Current law requires contractors on public works projects to comply  with  various  requirements  for employing apprentices, including,  requiring every contractor to submit contract award information  to  an  applicable  apprenticeship  program  that  can  supply  apprentices  to  the  site  of  the public work. Current law imposes penalties for a violation of requirements relating to apprentices. This bill would require a contractor, within a designated time period, to provide specific written information to applicable apprenticeship committees whose geographic area of operation includes the area of the public works project.

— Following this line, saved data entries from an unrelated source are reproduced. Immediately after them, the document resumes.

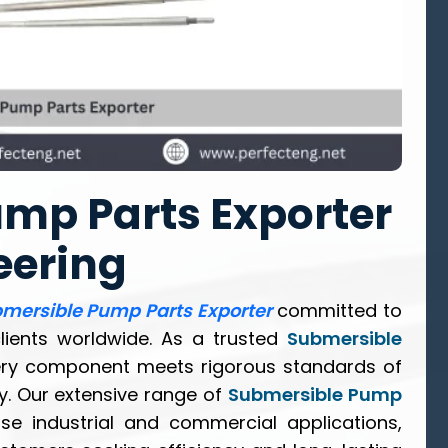
mp Parts Exporter
eering
mersible Pump Parts Exporter
committed to
clients worldwide. As a trusted
Submersible
ery component meets rigorous standards of
ty. Our extensive range of
Submersible Pump
se industrial and commercial applications,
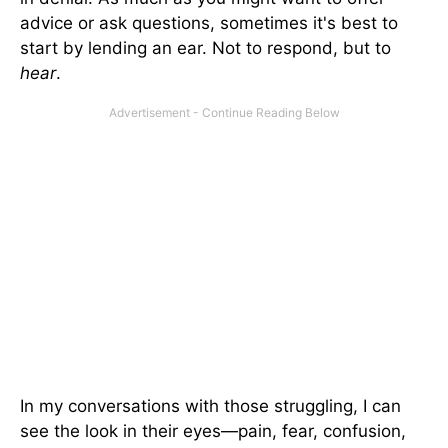
advice or ask questions, sometimes it's best to
start by lending an ear. Not to respond, but to
hear
.
In my conversations with those struggling, I can
see the look in their eyes—pain, fear, confusion,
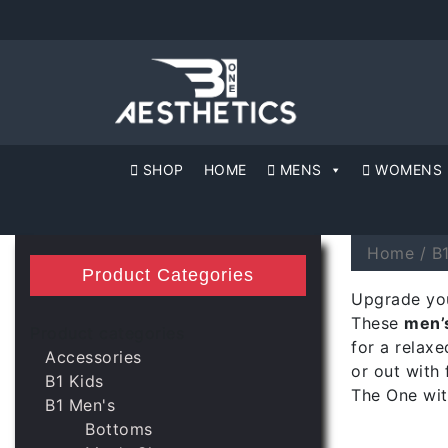
SHOP
HOME
MENS
WOMENS
Home
/
B
Product Categories
Upgrade you
These
men’s
Product categories
for a relaxe
Accessories
or out with 
B1 Kids
The One wit
B1 Men's
Bottoms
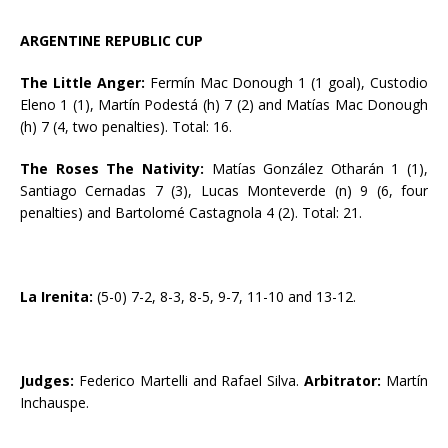
ARGENTINE REPUBLIC CUP
The Little Anger:
Fermín Mac Donough 1 (1 goal), Custodio
Eleno 1 (1), Martín Podestá (h) 7 (2) and Matías Mac Donough
(h) 7 (4, two penalties). Total: 16.
The Roses The Nativity:
Matías González Otharán 1 (1),
Santiago Cernadas 7 (3), Lucas Monteverde (n) 9 (6, four
penalties) and Bartolomé Castagnola 4 (2). Total: 21.
La Irenita:
(5-0) 7-2, 8-3, 8-5, 9-7, 11-10 and 13-12.
Judges:
Federico Martelli and Rafael Silva.
Arbitrator:
Martín
Inchauspe.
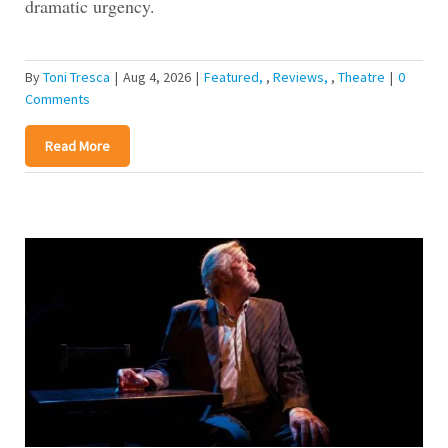
dramatic urgency.
By
Toni Tresca
|
Aug 4, 2026
|
Featured
,
Reviews
,
Theatre
|
0
Comments
Read More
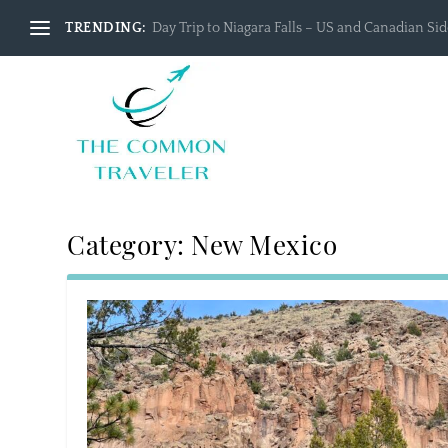
TRENDING:
Day Trip to Niagara Falls – US and Canadian Side
Category:
New Mexico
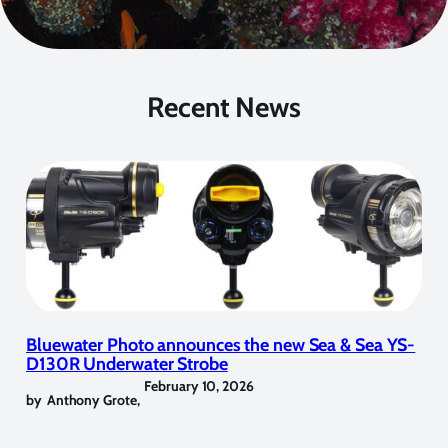
Recent News
Bluewater Photo announces the new Sea & Sea YS-
D130R Underwater Strobe
February 10, 2026
by
Anthony Grote
,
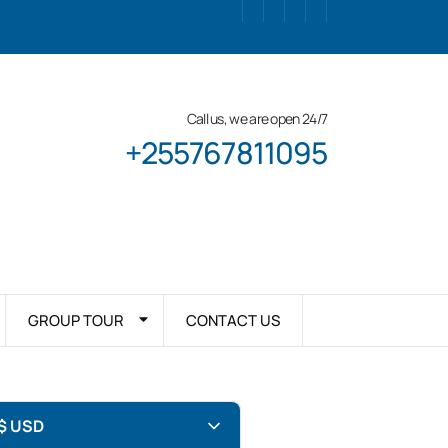
Call us, we are open 24/7
+255767811095
GROUP TOUR
CONTACT US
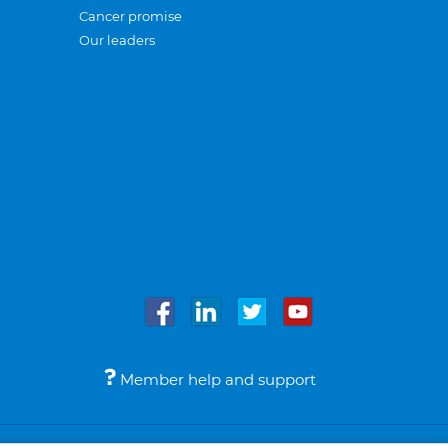
Cancer promise
Our leaders
Member help and support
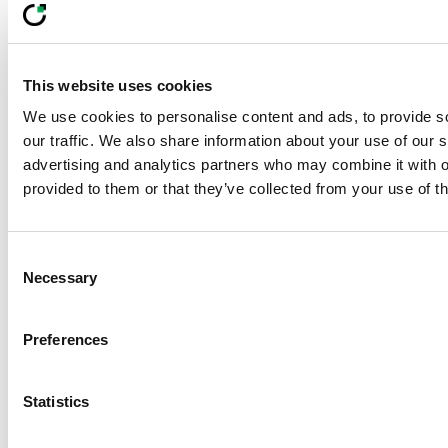
Learn how data-driven vegetation mapping in
ecological corridor management boosts
biodiversity, habitat health, and grid safety in
powerline corridors.
This website uses cookies
LiveEO Team
We use cookies to personalise content and ads, to provide s
05 Dec 2025
min read
our traffic. We also share information about your use of our s
advertising and analytics partners who may combine it with o
Footer
provided to them or that they’ve collected from your use of th
Built For Teams
Managing
Consent
Necessary
Selection
Complex, Distributed
Preferences
Risk
Statistics
From vegetation to pipeline to supply chain
compliance, LiveEO helps organizations scale risk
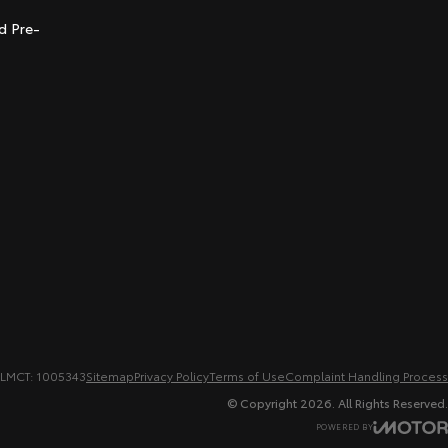
d Pre-
LMCT: 1005343
Sitemap
Privacy Policy
Terms of Use
Complaint Handling Process
© Copyright
2026
. All Rights Reserved.
POWERED BY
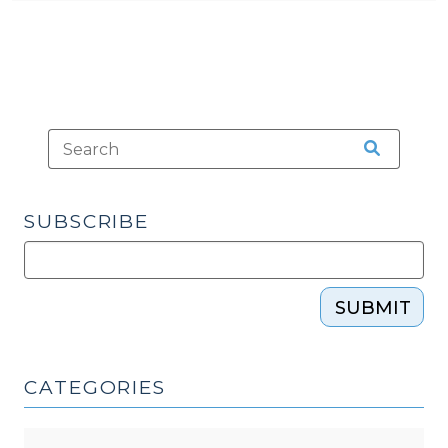
SUBSCRIBE
SUBMIT
CATEGORIES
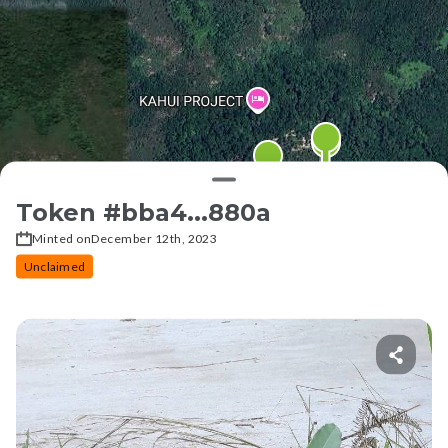
Token #
bba4...880a
Minted on
December 12th, 2023
Unclaimed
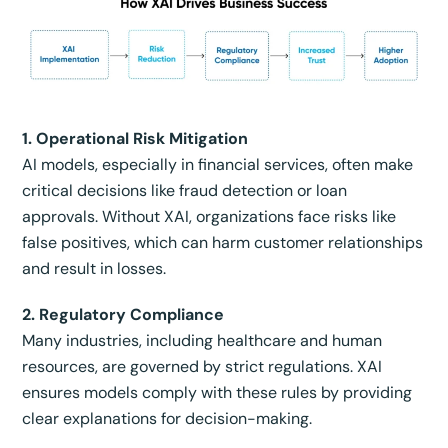
1. Operational Risk Mitigation
AI models, especially in financial services, often make
critical decisions like fraud detection or loan
approvals. Without XAI, organizations face risks like
false positives, which can harm customer relationships
and result in losses.
2. Regulatory Compliance
Many industries, including healthcare and human
resources, are governed by strict regulations. XAI
ensures models comply with these rules by providing
clear explanations for decision-making.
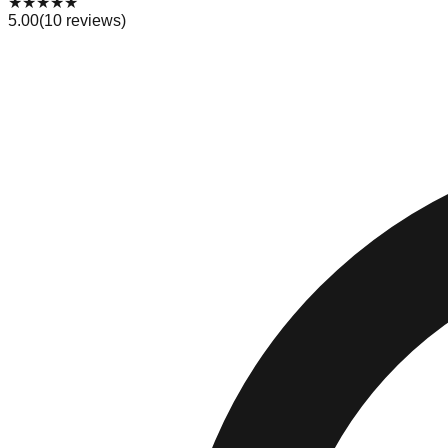
★
★
★
★
★
5.00
(
10
reviews)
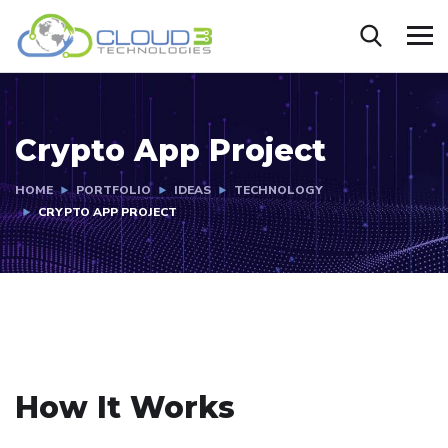
Crypto App Project
HOME
PORTFOLIO
IDEAS
TECHNOLOGY
CRYPTO APP PROJECT
How It Works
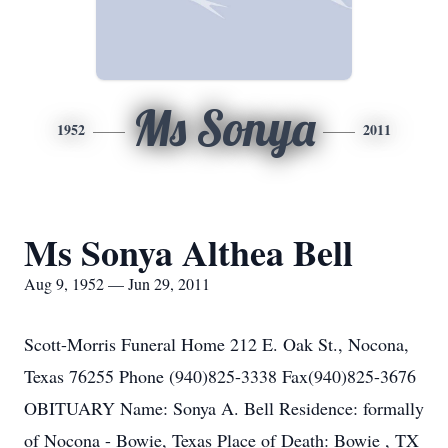
Ms Sonya
1952
2011
Ms Sonya Althea Bell
Aug 9, 1952 — Jun 29, 2011
Scott-Morris Funeral Home 212 E. Oak St., Nocona,
Texas 76255 Phone (940)825-3338 Fax(940)825-3676
OBITUARY Name: Sonya A. Bell Residence: formally
of Nocona - Bowie, Texas Place of Death: Bowie , TX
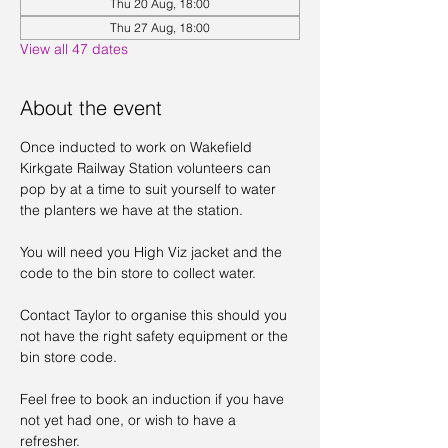
Thu 20 Aug, 18:00
Thu 27 Aug, 18:00
View all 47 dates
About the event
Once inducted to work on Wakefield 
Kirkgate Railway Station volunteers can 
pop by at a time to suit yourself to water 
the planters we have at the station. 
You will need you High Viz jacket and the 
code to the bin store to collect water. 
Contact Taylor to organise this should you 
not have the right safety equipment or the 
bin store code. 
Feel free to book an induction if you have 
not yet had one, or wish to have a 
refresher.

SB 414 (Vidak R) Transportation bonds: highway, street, and road projects.

Would provide that no further bonds shall be sold for high-speed rail purposes pursuant to the Safe, Reliable High-Speed Passenger Train Bond Act for the 21st Century, except as specifically provided with respect to an existing appropriation for high-speed rail purposes for early improvement projects in the Phase 1 blended system. The bill, subject to the above exception, would require unspent proceeds from outstanding bonds issued and sold for other high-speed rail purposes prior to the effective date of these provisions,  to be redirected for use in retiring the debt incurred from the issuance and sale of those outstanding bonds.

SB 422 (Wilk R) Transportation projects: comprehensive development lease agreements.

Current law authorizes the Department of Transportation and regional transportation agencies to enter into comprehensive development lease agreements with public and private entities for certain transportation projects that may charge certain users of those projects tolls and user fees, subject to various terms and requirements. These arrangements are commonly known as public-private partnerships. Current law provides that a lease agreement may not be entered into under these provisions on or after January 1, 2017.  This bill would extend this authorization indefinitely and would include within the definition of "regional transportation agency" the Santa Clara Valley Transportation Authority, thereby authorizing the authority to enter into public-private partnerships.